Tips for Staying Safe During a Bear Encounter
Police say a bear's presence isn't a problem unless the animal becomes aggressive.
Parsippany Police report that the town's 9-1-1 line received a number of calls this weekend regarding sightings of a bear in the Lake Parsippany area.
The department, which has specially trained "bear officers" on staff, has safety tips on dealing with the animals for the community.
These guidelines for what to do should a bear enter your yard:
• Remain calm. Make the bear aware of your presence.
• Never feed the bear, keep in mind that bird feeders also feed bears.
• Keep at least 15 feet away from the bear.
• Make sure the bear has an escape route.
• Yell, bang pots and pans or use an airhorn to scare the bear away.
• Note that the bear may utter a series of huffs, snap its jaw and swat the ground. These are all warning signs that you are too close. Slowly back away.
• If the bear will not leave, notify the police immediately.
Remember, use common sense in a bear encounter— never approach the animal!
• If a bear stands on its hind legs or moves closer it may be trying to get a better view or detect smells in the air. Make your presence known by clapping, talking or waving your arms
• Black bears will sometimes “bluff charge” when cornered, threatened or attempting to steal food. Stand your ground, then slowly back away. Do not run from the bear
• If you encounter a bear at close range, remain standing upright, avoid direct eye contact and slowly back away.

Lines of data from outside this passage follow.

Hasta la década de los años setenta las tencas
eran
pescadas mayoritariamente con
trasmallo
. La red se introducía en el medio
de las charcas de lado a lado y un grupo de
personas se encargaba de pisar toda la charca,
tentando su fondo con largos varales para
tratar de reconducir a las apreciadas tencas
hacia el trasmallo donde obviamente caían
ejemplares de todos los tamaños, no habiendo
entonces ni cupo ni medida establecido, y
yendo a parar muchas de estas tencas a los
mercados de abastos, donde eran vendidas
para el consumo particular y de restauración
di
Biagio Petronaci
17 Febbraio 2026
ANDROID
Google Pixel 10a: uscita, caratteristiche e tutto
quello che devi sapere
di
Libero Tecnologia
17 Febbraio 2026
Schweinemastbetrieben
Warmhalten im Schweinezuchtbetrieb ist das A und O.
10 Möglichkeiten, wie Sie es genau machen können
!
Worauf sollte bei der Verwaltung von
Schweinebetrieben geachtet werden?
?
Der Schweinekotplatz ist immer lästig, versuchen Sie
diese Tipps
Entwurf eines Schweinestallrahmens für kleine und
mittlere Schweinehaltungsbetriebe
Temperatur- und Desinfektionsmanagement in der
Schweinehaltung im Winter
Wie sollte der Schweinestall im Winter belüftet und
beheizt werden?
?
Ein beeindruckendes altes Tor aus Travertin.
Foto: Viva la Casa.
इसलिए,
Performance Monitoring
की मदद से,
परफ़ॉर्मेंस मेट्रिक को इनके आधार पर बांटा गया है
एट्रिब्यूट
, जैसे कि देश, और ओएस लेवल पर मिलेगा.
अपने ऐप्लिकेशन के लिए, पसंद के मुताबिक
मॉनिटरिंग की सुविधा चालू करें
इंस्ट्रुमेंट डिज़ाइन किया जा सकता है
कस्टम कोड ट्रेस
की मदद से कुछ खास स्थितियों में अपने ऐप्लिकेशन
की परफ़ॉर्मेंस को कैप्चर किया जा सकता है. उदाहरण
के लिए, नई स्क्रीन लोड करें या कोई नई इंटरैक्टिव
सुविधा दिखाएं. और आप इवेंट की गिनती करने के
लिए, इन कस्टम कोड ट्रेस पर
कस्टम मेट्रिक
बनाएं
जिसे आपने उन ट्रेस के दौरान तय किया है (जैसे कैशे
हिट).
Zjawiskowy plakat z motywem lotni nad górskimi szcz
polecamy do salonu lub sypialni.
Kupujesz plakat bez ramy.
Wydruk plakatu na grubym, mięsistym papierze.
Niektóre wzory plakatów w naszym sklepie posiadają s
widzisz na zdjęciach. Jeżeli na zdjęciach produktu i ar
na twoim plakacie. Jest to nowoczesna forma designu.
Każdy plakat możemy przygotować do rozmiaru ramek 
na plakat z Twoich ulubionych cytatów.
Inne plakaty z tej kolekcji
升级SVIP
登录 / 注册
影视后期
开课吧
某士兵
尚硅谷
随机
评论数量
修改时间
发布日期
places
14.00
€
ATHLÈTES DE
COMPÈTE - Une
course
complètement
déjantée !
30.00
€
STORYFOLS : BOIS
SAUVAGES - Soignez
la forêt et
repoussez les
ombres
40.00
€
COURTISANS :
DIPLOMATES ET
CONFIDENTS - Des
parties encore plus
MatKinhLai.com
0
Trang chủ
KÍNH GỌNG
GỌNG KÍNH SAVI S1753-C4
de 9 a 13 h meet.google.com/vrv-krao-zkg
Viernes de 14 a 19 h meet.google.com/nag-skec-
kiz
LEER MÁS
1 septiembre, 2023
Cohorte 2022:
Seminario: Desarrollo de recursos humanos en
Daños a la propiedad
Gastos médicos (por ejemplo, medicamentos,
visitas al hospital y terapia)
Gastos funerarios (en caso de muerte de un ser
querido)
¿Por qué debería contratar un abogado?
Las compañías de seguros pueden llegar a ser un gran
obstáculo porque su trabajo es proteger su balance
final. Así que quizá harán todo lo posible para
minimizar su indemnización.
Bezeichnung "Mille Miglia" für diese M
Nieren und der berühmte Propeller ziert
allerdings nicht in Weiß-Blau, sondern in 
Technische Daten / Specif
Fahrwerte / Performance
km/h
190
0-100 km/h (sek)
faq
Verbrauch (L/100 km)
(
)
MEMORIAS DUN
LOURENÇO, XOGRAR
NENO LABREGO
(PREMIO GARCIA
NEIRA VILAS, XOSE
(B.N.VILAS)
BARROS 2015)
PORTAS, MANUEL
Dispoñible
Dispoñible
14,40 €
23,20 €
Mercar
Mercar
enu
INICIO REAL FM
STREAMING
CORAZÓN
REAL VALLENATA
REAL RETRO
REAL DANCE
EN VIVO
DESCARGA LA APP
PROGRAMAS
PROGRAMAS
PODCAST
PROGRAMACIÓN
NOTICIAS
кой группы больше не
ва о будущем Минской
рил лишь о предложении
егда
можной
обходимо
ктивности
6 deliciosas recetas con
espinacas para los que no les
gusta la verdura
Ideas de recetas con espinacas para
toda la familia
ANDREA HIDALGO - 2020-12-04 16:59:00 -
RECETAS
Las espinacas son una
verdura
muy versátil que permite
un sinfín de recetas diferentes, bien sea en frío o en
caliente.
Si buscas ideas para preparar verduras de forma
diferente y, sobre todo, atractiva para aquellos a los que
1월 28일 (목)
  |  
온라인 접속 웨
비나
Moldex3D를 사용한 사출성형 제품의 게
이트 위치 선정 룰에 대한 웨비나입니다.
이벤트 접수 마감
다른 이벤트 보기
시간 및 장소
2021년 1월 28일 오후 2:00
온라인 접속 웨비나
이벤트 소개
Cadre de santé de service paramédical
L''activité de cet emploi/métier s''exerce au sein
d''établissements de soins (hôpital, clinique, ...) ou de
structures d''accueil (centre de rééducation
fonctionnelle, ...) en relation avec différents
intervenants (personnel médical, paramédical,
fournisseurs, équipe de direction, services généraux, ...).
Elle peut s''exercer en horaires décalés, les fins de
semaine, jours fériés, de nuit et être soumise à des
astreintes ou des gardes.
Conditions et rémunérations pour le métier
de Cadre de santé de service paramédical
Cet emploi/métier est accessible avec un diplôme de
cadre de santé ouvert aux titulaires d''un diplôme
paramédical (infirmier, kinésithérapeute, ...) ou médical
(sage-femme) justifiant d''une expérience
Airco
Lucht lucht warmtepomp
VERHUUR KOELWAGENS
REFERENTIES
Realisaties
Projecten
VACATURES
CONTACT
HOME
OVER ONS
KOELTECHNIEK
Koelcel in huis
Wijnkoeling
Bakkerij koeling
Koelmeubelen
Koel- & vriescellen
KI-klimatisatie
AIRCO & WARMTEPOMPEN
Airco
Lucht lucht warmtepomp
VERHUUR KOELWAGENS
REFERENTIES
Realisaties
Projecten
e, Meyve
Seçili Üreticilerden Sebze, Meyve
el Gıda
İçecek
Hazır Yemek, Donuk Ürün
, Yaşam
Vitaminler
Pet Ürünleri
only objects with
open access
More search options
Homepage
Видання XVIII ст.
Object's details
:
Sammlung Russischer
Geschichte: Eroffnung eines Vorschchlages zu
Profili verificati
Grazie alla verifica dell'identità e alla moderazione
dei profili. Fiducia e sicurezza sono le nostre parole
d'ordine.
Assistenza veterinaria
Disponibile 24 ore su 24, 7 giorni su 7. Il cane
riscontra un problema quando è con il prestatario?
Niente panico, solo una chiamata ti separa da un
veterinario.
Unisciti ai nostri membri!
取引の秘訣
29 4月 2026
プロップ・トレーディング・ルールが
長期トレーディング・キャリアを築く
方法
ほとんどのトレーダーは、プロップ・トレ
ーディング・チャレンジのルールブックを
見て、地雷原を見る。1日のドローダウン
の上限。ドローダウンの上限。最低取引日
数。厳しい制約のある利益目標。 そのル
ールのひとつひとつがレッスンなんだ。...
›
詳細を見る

The PPD also recommends making your yard "bear-proof."
• Storing garbage in an airtight container in a secure area is the best method for prevention of nuisance problems. Garbage cans should be stored inside the home or in a shed until the morning of pick up or be equipped with bear-proof lids.
• Wash garbage containers at least once a week with a disinfectant solution to remove any odors
• The outside feeding of dogs and cats should be done during daylight hours. All uneaten food scraps, as well as the food bowl, should be removed immediately after feeding.
• Birdfeeders should be suspended from a free hanging wire so that the bottom of the bird feeder is at least 8 feet off the ground.
Black bears learn very quickly, police warned, and if they think you have food, they could turn aggressive. This may lead to personal injury, property damage and the need to destroy problem animals, police said.
Police said the mere presence of a black bear is not considered a problem. But if the animal is unyielding or aggressive, you are urged to contact the police.
The PPD “bear officers” use a system of “Adverse Conditioning” and coercion, which involves using loud noises and tracking of the animal in an attempt to move the bear away from the public. If verbal conditioning and coercion do not work, police said non-lethal rubber buck shot rounds may be discharged, but only if the surrounding area is clear and safe. And the goal is not to kill the bear: Police said the rounds are fired at the bear's hindquarters and only cause minor discomfort.
Police said lethal force is used only a last resort if the officer feels that a bear's aggression puts the public in imminent danger.